Erfolg macht die Spieler des HC Thurgau sexy

EISHOCKEY ⋅ Der HC Thurgau spielt seine beste Saison seit dem Wiederaufstieg in die NLB. Das kommt den Club teuer zu stehen, wenn es um die Vertragsverhandlungen mit Spielern und Trainern geht.
10. Februar 2018, 12:31
Matthias Hafen

Matthias Hafen

matthias.hafen@thurgauerzeitung.ch

Die Spieler des HC Thurgau sind begehrt. Andri Spiller wurde bereits vom NLA-Club Kloten unter Vertrag genommen, Toms Andersons wechselt 2018/19 zum Ligakonkurrenten Langenthal. Und es ist damit zu rechnen, dass auch andere Schlüsselspieler den HCT verlassen werden Ende Saison. Insgesamt laufen noch zwölf Verträge aus – unter anderen jene der beiden Kanadier Cam Braes und Jaedon Descheneau sowie jener von Trainer Stephan Mair.

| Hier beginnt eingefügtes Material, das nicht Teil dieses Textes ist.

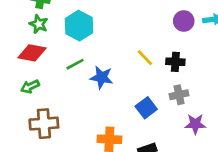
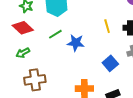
red diamond: (32, 53) -> (23, 28), turned 35
yellow line: (145, 58) -> (107, 26), turned 32

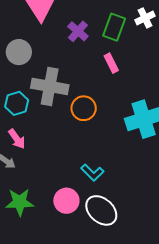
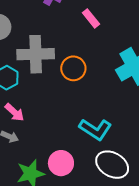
cyan L-shape: (92, 172) -> (95, 129), size x1.4
pink circle: (66, 201) -> (61, 163), moved

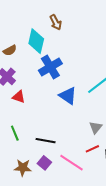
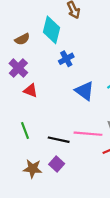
blue cross: (50, 67) -> (66, 59), size x0.6
pink line: (71, 163) -> (88, 134), moved, turned -30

Der eigene Erfolg kommt den HC Thurgau jedenfalls teuer zu stehen. Wer jetzt um einen neuen Vertrag feilscht, kann guten Gewissens eine Lohnerhöhung fordern. Schliesslich zählt gerade im Sport das Leistungsprinzip. HCT-Geschäftsführer Patrick Bloch steht deshalb vor schwierigen Verhandlungen. Um das Kader qualitativ zu halten oder zu verstärken, wird der Club mehr Geld in die Hand nehmen müssen. Oder aber er setzt aufs Prinzip Hoffnung und hält wieder Ausschau nach neuen Rohdiamanten wie Braes, Descheneau, Andersons oder Spiller es waren.

«Geben nicht mehr Geld aus, als wir haben»

«Wir merken, dass es teurer wird für uns», sagt Bloch. Als ehemaliger Verteidiger versteht er die Begehrlichkeiten der Spieler. «Aber wir haben unsere Grenzen, geben nicht mehr Geld aus, als wir haben.» Ein Dilemma für den NLB-Club, der sich mit neuer Führung vom Beinahe-Ruin in finanziell ruhige Gewässer manövriert hat. «Wir hoffen, dass uns diese Saison hilft, für 2018/19 mehr Sponsoren und Saisonkarten zu generieren», sagt Bloch. Doch die Auswirkungen würden frühestens im August sichtbar. Bis dahin steht dem HCT nicht mehr Geld zur Verfügung als bisher. Zumal die Zuschauerzahlen mit dem sportlichen Erfolg nicht mithalten. In bislang 21 Heimspielen kamen durchschnittlich 1083 Zuschauer in die Güttingersreuti. Das sind pro Spiel 128 mehr als vergangene Saison. Der Erfolg macht den HCT anderweitig sexy. «Wir sind für die Spieler wieder eine interessante Adresse geworden», sagt Bloch, der auch zahlreiche Angebote von potenziellen Zuzügen auf dem Pult hat.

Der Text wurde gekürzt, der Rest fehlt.